One common theme among baits in this category is that the rear hook is often mounted underneath a molded fin or rudder. This helps to get the bait to run a certain way, but the hookup percentage goes down when fish are swiping at a fast-moving bait. That was considered when Murphy and the team at ima designed this lure.
“Part of what we required was for this to have a hook at the very back of the bait. With baits like this, the bass often miss it and having the hook there helps land more of the fish that swipe at it,” says Murphy.
Glide Fluke 125 Floating
According to Murphy, the floating version works well when fished as a wake bait. “With mono, the bait will float very well and you can retrieve it with your rod tip up and get a great action on the surface,” he says.
The bait also has a unique look on the surface. “If you get into a rhythm with your retrieve, you can get the bait to kick side to side and have that ‘hunting’ action to draw fish to the surface,” Murphy adds.
Murphy likes to use the sinking version when bass are feeding on spawning shad and also when fishing along docks. “We built the bait to fall horizontal, so you can cast next to a dock and let it fall and it has a great quivering action as it is falling, almost like a soft plastic stick bait,” he says.
Many different retrieves will work, and Murphy fishes the bait like a soft jerkbait.“With a quick jerk of the rod, you can also get it to push down slightly and then comeup as it corrects itself. You can also walk it like a soft-plastic jerkbait with a quick retrieve; the back hook will not get hooked on your line, and that was by design,” says the South Carolina pro.
Being a bulky bait, heavy tackle is a must.

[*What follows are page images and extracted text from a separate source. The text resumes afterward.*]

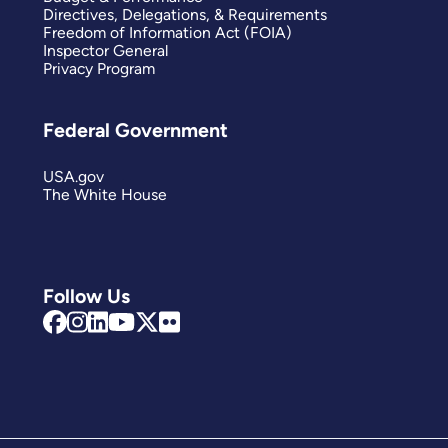
Directives, Delegations, & Requirements
Freedom of Information Act (FOIA)
Inspector General
Privacy Program
Federal Government
USA.gov
The White House
Follow Us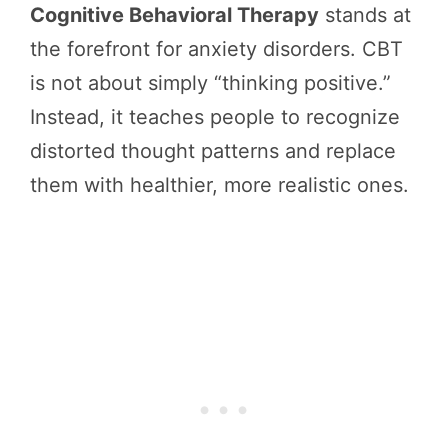
Cognitive Behavioral Therapy
stands at
the forefront for anxiety disorders. CBT
is not about simply “thinking positive.”
Instead, it teaches people to recognize
distorted thought patterns and replace
them with healthier, more realistic ones.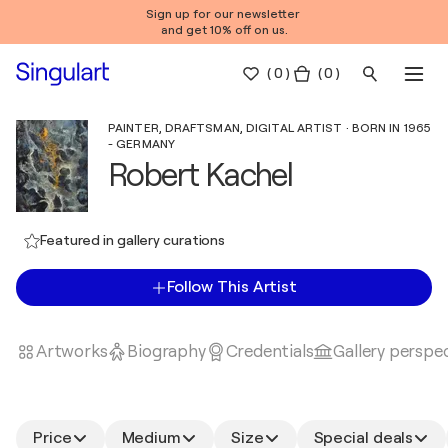
Sign up for our newsletter
and get 10% off on us.
(
0
)
( 0 )
PAINTER, DRAFTSMAN, DIGITAL ARTIST · BORN IN 1965
- GERMANY
Robert Kachel
Featured in gallery curations
Follow This Artist
Artworks
Biography
Credentials
Gallery perspe
Price
Medium
Size
Special deals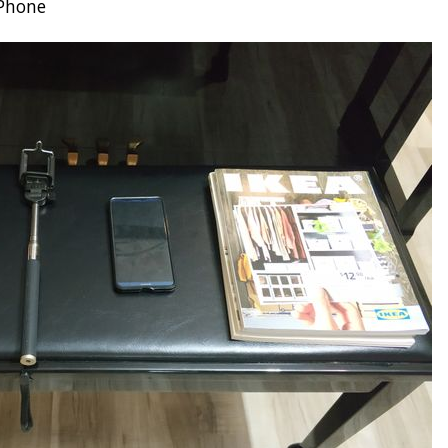
 Phone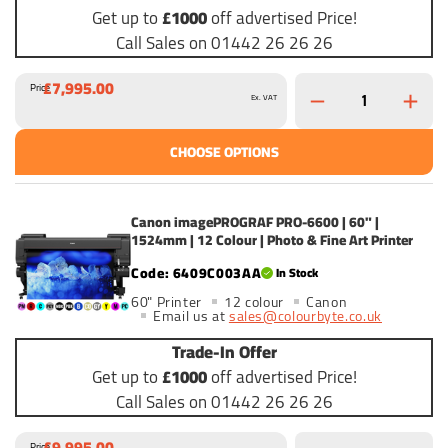
Get up to
£1000
off advertised Price!
Call Sales on 01442 26 26 26
£7,995.00
Price
Ex. VAT
CHOOSE OPTIONS
Canon imagePROGRAF PRO-6600 | 60" |
1524mm | 12 Colour | Photo & Fine Art Printer
6409C003AA
In Stock
60" Printer
12 colour
Canon
Email us at
sales@colourbyte.co.uk
Trade-In Offer
Get up to
£1000
off advertised Price!
Call Sales on 01442 26 26 26
£9,995.00
Price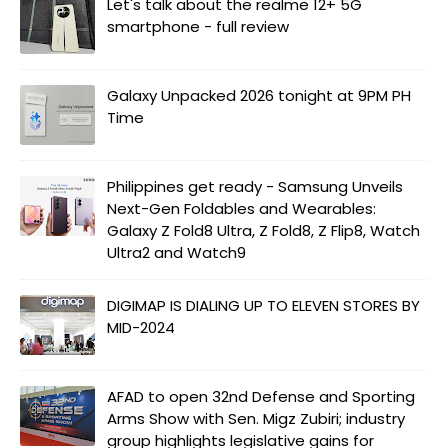
Let's talk about the realme 12+ 5G
smartphone - full review
Galaxy Unpacked 2026 tonight at 9PM PH
Time
Philippines get ready - Samsung Unveils
Next-Gen Foldables and Wearables:
Galaxy Z Fold8 Ultra, Z Fold8, Z Flip8, Watch
Ultra2 and Watch9
DIGIMAP IS DIALING UP TO ELEVEN STORES BY
MID-2024
AFAD to open 32nd Defense and Sporting
Arms Show with Sen. Migz Zubiri; industry
group highlights legislative gains for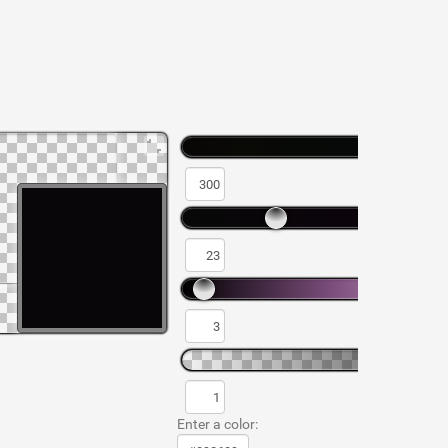
Enter a color: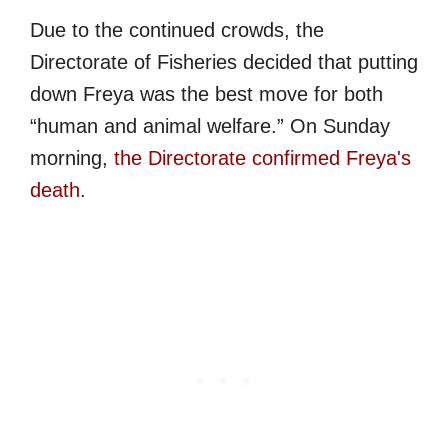
Due to the continued crowds, the
Directorate of Fisheries decided that putting
down Freya was the best move for both
“human and animal welfare.” On Sunday
morning,
the Directorate confirmed Freya's
death
.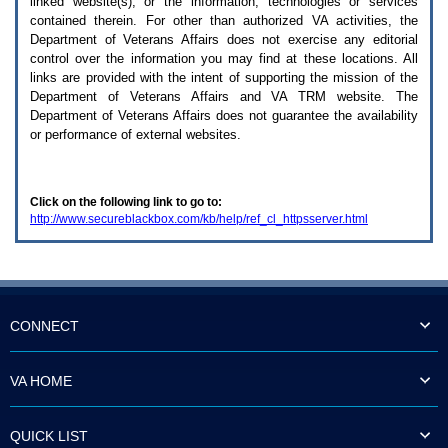
linked website(s), or the information, technologies or services
enter
to
contained therein. For other than authorized
VA
activities, the
expand
Department of Veterans Affairs does not exercise any editorial
a
control over the information you may find at these locations. All
main
links are provided with the intent of supporting the mission of the
menu
Department of Veterans Affairs and
VA TRM
website. The
option
Department of Veterans Affairs does not guarantee the availability
(Health,
or performance of external websites.
Benefits,
etc).
3.
To
Click on the following link to go to:
enter
http://www.secureblackbox.com/kb/help/ref_cl_httpsserver.html
and
activate
the
submenu
links,
hit
the
CONNECT
down
arrow.
You
VA HOME
will
now
be
QUICK LIST
able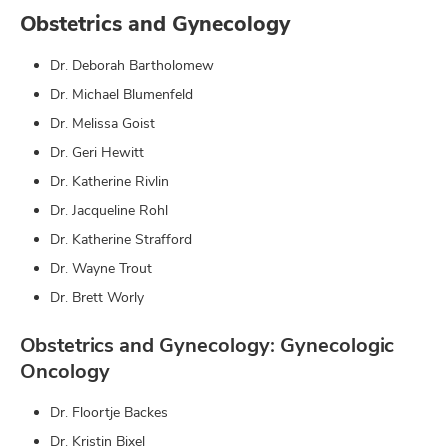
Obstetrics and Gynecology
Dr. Deborah Bartholomew
Dr. Michael Blumenfeld
Dr. Melissa Goist
Dr. Geri Hewitt
Dr. Katherine Rivlin
Dr. Jacqueline Rohl
Dr. Katherine Strafford
Dr. Wayne Trout
Dr. Brett Worly
Obstetrics and Gynecology: Gynecologic
Oncology
Dr. Floortje Backes
Dr. Kristin Bixel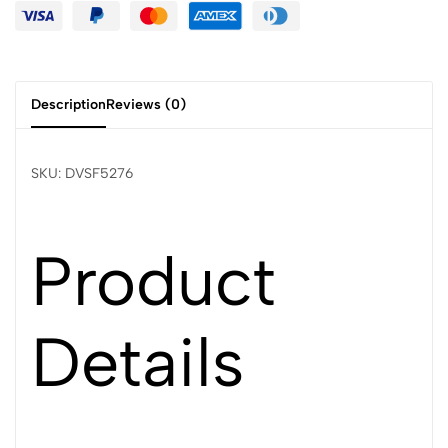
Description
Reviews (0)
SKU: DVSF5276
Product
Details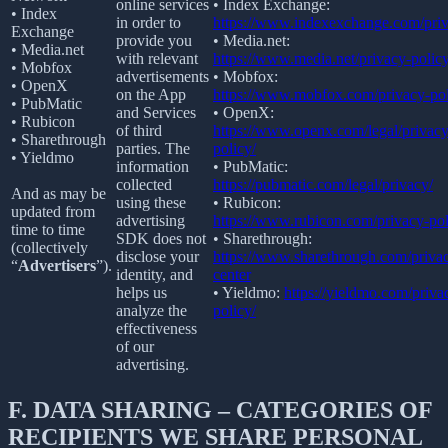
online services
• Index Exchange:
• Index
in order to
https://www.indexexchange.com/priv
Exchange
provide you
• Media.net:
• Media.net
with relevant
https://www.media.net/privacy-policy
• Mobfox
advertisements
• Mobfox:
• OpenX
on the App
https://www.mobfox.com/privacy-pol
• PubMatic
and Services
• OpenX:
• Rubicon
of third
https://www.openx.com/legal/privacy
• Sharethrough
parties. The
policy/
• Yieldmo
information
• PubMatic:
collected
https://pubmatic.com/legal/privacy/
And as may be
using these
• Rubicon:
updated from
advertising
https://www.rubicon.com/privacy-pol
time to time
SDK does not
• Sharethrough:
(collectively
disclose your
https://www.sharethrough.com/priva
“
Advertisers
”).
identity, and
center
helps us
• Yieldmo:
https://yieldmo.com/priva
analyze the
policy/
effectiveness
of our
advertising.
F.
DATA SHARING – CATEGORIES OF
RECIPIENTS WE SHARE PERSONAL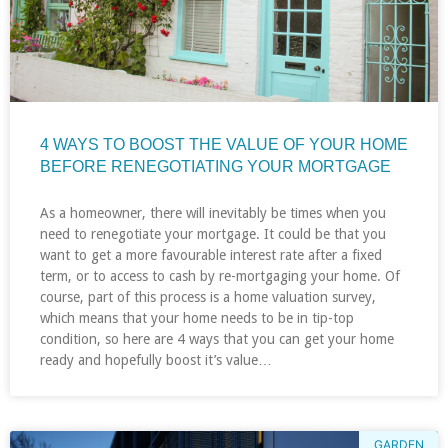
4 WAYS TO BOOST THE VALUE OF YOUR HOME
BEFORE RENEGOTIATING YOUR MORTGAGE
As a homeowner, there will inevitably be times when you
need to renegotiate your mortgage. It could be that you
want to get a more favourable interest rate after a fixed
term, or to access to cash by re-mortgaging your home. Of
course, part of this process is a home valuation survey,
which means that your home needs to be in tip-top
condition, so here are 4 ways that you can get your home
ready and hopefully boost it’s value…
GARDEN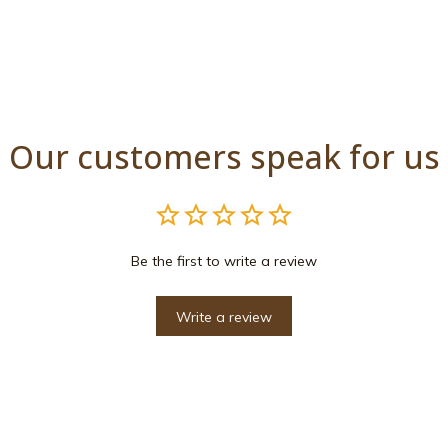
Our customers speak for us
Be the first to write a review
Write a review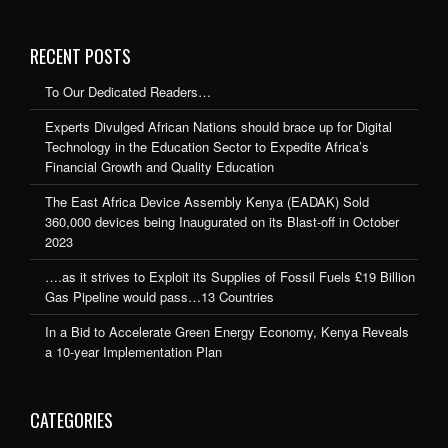
RECENT POSTS
To Our Dedicated Readers…
Experts Divulged African Nations should brace up for Digital
Technology in the Education Sector to Expedite Africa’s
Financial Growth and Quality Education
The East Africa Device Assembly Kenya (EADAK) Sold
360,000 devices being Inaugurated on its Blast-off in October
2023
….as it strives to Exploit its Supplies of Fossil Fuels £19 Billion
Gas Pipeline would pass…13 Countries
In a Bid to Accelerate Green Energy Economy, Kenya Reveals
a 10-year Implementation Plan
CATEGORIES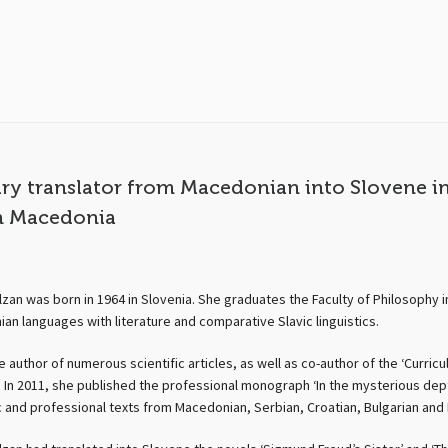
ary translator from Macedonian into Slovene i
h Macedonia
zan was born in 1964 in Slovenia. She graduates the Faculty of Philosophy in
an languages with literature and comparative Slavic linguistics.
e author of numerous scientific articles, as well as co-author of the ‘Curri
 In 2011, she published the professional monograph ‘In the mysterious depths
c and professional texts from Macedonian, Serbian, Croatian, Bulgarian and 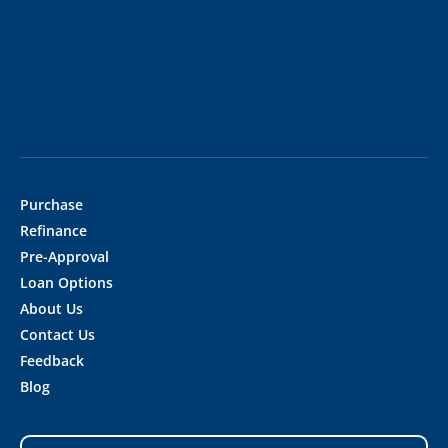
Purchase
Refinance
Pre-Approval
Loan Options
About Us
Contact Us
Feedback
Blog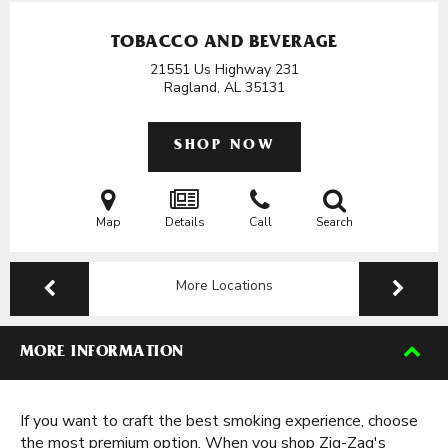
TOBACCO AND BEVERAGE
21551 Us Highway 231
Ragland, AL
35131
SHOP NOW
Map
Details
Call
Search
More Locations
MORE INFORMATION
If you want to craft the best smoking experience, choose
the most premium option. When you shop Zig-Zag's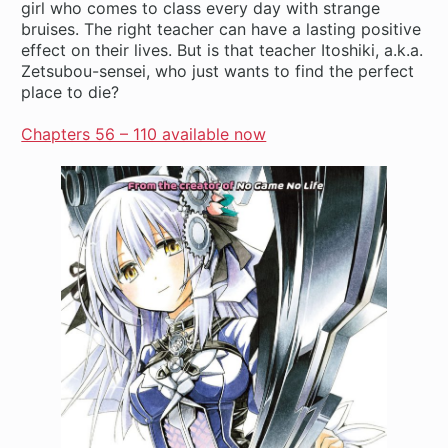
girl who comes to class every day with strange
bruises. The right teacher can have a lasting positive
effect on their lives. But is that teacher Itoshiki, a.k.a.
Zetsubou-sensei, who just wants to find the perfect
place to die?
Chapters 56 – 110 available now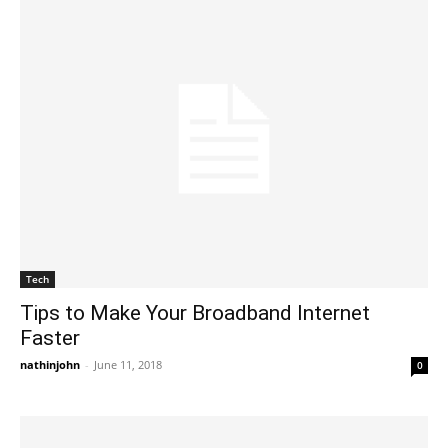
Tech
Tips to Make Your Broadband Internet
Faster
nathinjohn
-
June 11, 2018
0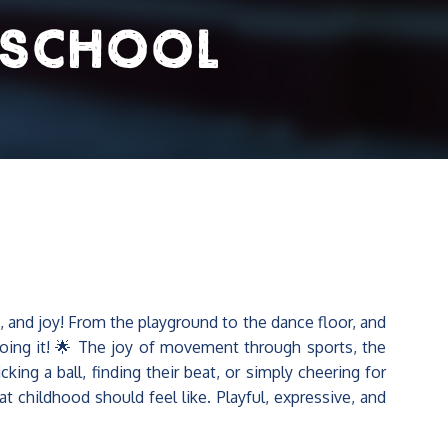
 School
and joy! From the playground to the dance floor, and
ing it! 🌟 The joy of movement through sports, the
ng a ball, finding their beat, or simply cheering for
t childhood should feel like. Playful, expressive, and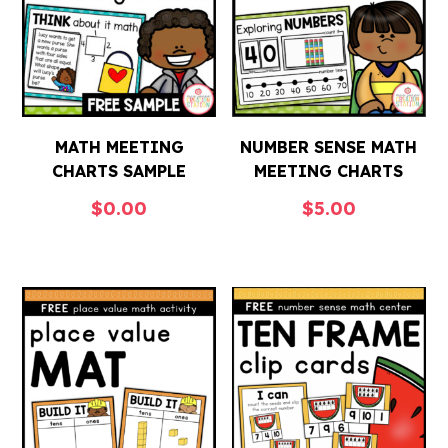
MATH MEETING
NUMBER SENSE MATH
CHARTS SAMPLE
MEETING CHARTS
$
0.00
$
5.00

Murphy recommends either a heavyweight crankbait rod or swimbait setup for both sizes of the ima Glider.
“I use a 7’4” heavy cranking rod, but a 7’2”-7’4” swimbait or heavy topwater rod will also work well,” he said. “I’m also a big fan of a high-speed reel because you can always slow down and for me, that is easier than using a slower reel and trying to reel faster.”
For line, a 20-pound monofilament or 30-pound braid is his choice for the floating model and a 15 to 20-pound fluorocarbon for the sinking model.